The researchers observed that chickens placed in a stressful situation were less capable of navigating a maze for hidden food than their unstressed peers—which is not particularly surprising. What the scientists did not expect came after the chickens were returned to their normal, unstressed environment, where the chickens
conceived and hatched chicks who were raised without stress—and yet these chicks, too, demonstrated unexpectedly poor skills at finding food in a maze. They appeared to have inherited a problem that had been induced in their mothers through the environment. Further research established that the inherited change had altered the chicks’ “gene expression”—the way certain genes are turned “on” or “off,” bestowing any given animal with specific traits.

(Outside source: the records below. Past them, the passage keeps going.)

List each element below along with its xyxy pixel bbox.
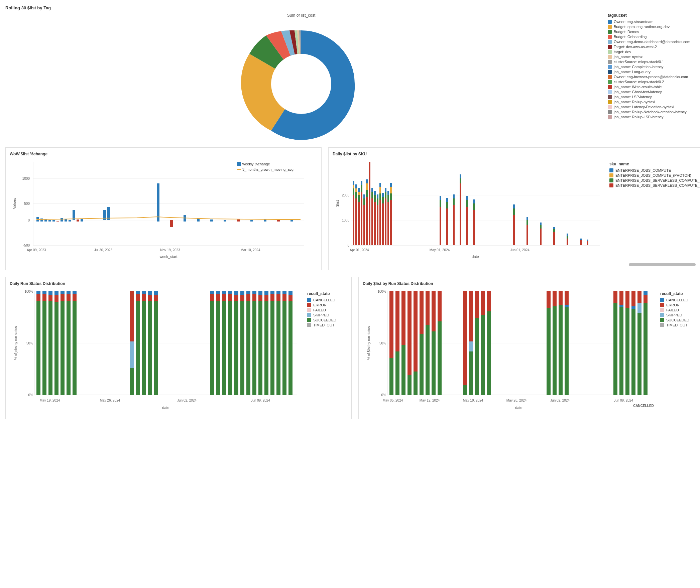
drs-legend-item: SUCCEEDED [307,318,347,322]
svg-rect-6 [61,218,63,222]
svg-rect-201 [420,291,424,301]
legend-label: job_name: Write-results-table [614,85,662,89]
drs-y-2: 100% [24,290,33,293]
donut-legend-item: job_name: Rollup-LSP-latency [608,115,695,119]
donut-chart-area: Sum of list_cost [5,13,597,147]
legend-color-swatch [608,115,612,119]
svg-rect-93 [513,208,515,215]
svg-rect-222 [553,306,557,395]
svg-rect-96 [527,220,528,225]
sku-legend-title: sku_name [609,162,700,166]
svg-rect-197 [414,291,418,372]
legend-color-swatch [307,308,311,312]
svg-rect-110 [587,240,588,241]
svg-rect-12 [103,210,106,220]
donut-legend-item: Owner: eng-streamteam [608,20,695,24]
legend-color-swatch [608,60,612,64]
svg-rect-145 [154,295,158,301]
svg-rect-30 [355,192,357,198]
bottom-section: Daily Run Status Distribution 0% 50% 100… [5,277,695,419]
svg-rect-87 [466,200,468,207]
sku-scrollbar-area[interactable] [333,262,700,266]
svg-rect-211 [469,341,473,351]
drs-legend-items: CANCELLEDERRORFAILEDSKIPPEDSUCCEEDEDTIME… [307,298,347,327]
legend-label: ENTERPRISE_JOBS_SERVERLESS_COMPUTE_U [615,183,700,187]
wow-x-tick-0: Apr 09, 2023 [27,248,46,252]
legend-color-swatch [660,308,664,312]
svg-rect-202 [426,291,430,325]
legend-label: SKIPPED [666,313,682,317]
svg-rect-40 [363,205,365,245]
dlr-legend: result_state CANCELLEDERRORFAILEDSKIPPED… [660,288,700,415]
svg-rect-104 [567,239,568,245]
sku-y-0: 0 [347,244,349,247]
legend-color-swatch [307,298,311,302]
svg-rect-94 [513,204,515,208]
legend-color-swatch [660,298,664,302]
legend-label: ENTERPRISE_JOBS_COMPUTE [615,168,671,172]
donut-legend-item: Budget: opex.eng.runtime-org-dev [608,25,695,29]
donut-subtitle: Sum of list_cost [287,13,316,18]
svg-rect-157 [228,294,232,301]
wow-x-tick-2: Nov 19, 2023 [160,248,180,252]
sku-scrollbar[interactable] [629,263,696,266]
svg-rect-225 [565,291,569,305]
svg-rect-215 [481,291,485,315]
svg-rect-11 [81,219,83,222]
svg-rect-15 [170,220,173,227]
svg-rect-119 [48,291,52,295]
drs-y-label: % of jobs by run status [14,326,18,360]
legend-label: Owner: eng-browser-probes@databricks.com [614,75,688,79]
dlr-y-2: 100% [377,290,386,293]
svg-rect-142 [148,295,152,301]
drs-x-1: May 26, 2024 [100,399,120,402]
svg-rect-86 [466,207,468,245]
sku-x-2: Jun 01, 2024 [510,248,530,252]
donut-legend-item: Target: dev-aws-us-west-2 [608,45,695,49]
mid-section: WoW $list %change weekly %change 3_month… [5,147,695,270]
svg-rect-242 [644,295,648,303]
svg-rect-139 [142,294,146,301]
svg-rect-42 [363,194,365,198]
svg-rect-243 [644,303,648,395]
svg-rect-223 [559,291,563,305]
legend-label: job_name: Long-query [614,70,651,74]
legend-label: ERROR [313,303,327,307]
daily-run-status-title: Daily Run Status Distribution [10,281,347,286]
wow-y-tick-1: 0 [28,218,30,222]
legend-label: job_name: Rollup-LSP-latency [614,115,664,119]
daily-sku-title: Daily $list by SKU [333,152,700,156]
sku-y-label: $list [335,200,339,207]
legend-label: Target: dev-aws-us-west-2 [614,45,657,49]
svg-rect-52 [374,195,376,202]
dlr-legend-items: CANCELLEDERRORFAILEDSKIPPEDSUCCEEDEDTIME… [660,298,700,327]
sku-legend-item: ENTERPRISE_JOBS_COMPUTE [609,168,700,172]
dlr-x-5: Jun 09, 2024 [614,399,633,402]
svg-rect-72 [390,187,392,193]
dlr-x-2: May 19, 2024 [463,399,483,402]
legend-color-swatch [608,35,612,39]
svg-rect-149 [210,291,214,294]
svg-rect-51 [374,202,376,245]
donut-legend-item: Budget: Demos [608,30,695,34]
svg-rect-5 [56,221,59,222]
svg-rect-238 [637,291,641,303]
svg-rect-126 [67,301,71,395]
svg-rect-115 [42,294,46,301]
svg-rect-103 [553,227,555,229]
svg-rect-124 [61,294,65,301]
legend-color-swatch [608,75,612,79]
svg-rect-134 [130,368,134,395]
svg-rect-53 [374,191,376,195]
svg-rect-174 [264,301,268,395]
svg-rect-151 [216,294,220,301]
svg-rect-62 [382,197,384,203]
svg-rect-188 [288,291,293,295]
legend-color-swatch [609,173,613,177]
svg-rect-216 [481,315,485,395]
svg-rect-97 [527,217,528,220]
svg-rect-159 [234,301,238,395]
wow-legend-label-0: weekly %change [242,162,270,166]
svg-rect-137 [136,291,140,294]
legend-label: job_name: Rollup-Notebook-creation-laten… [614,110,687,114]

Burkeman goes on to review other similar studies that indicate that there’s more to “evolution” than genes. Rather, it seems there is an important role for the “epigenome, the protective package of proteins around which genetic material—strands of DNA—is wrapped.” He continues:
The epigenome plays a crucial role in determining which genes actually express themselves in a creature’s traits: in effect, it switches certain genes on or off, or turns them up or down in intensity. It isn’t news that the environment can alter the epigenome; what’s news is that those changes can be inherited.
As Burkeman fairly points out, such findings distort the nature–nurture dichotomy. (The article also covers several other topics that we have omitted here; one we mention in passing is the research of Carl Woese and Nigel Goldenfeld we covered in “Creationists Only Fighting Half the Battle?”)
The creationist conclusion is that such findings aren’t really about evolution, in the Darwinian sense. Darwinian evolution goes beyond the topic of how life-forms change over time (something scientists can observe and experiment on) to positing that all life shares common ancestry. Studies such as the chicken experiment Burkeman reviews say nothing about the plausibility or historicity of Darwinian evolution; they only show that God has programmed even more adaptive ability into organisms than was previously believed.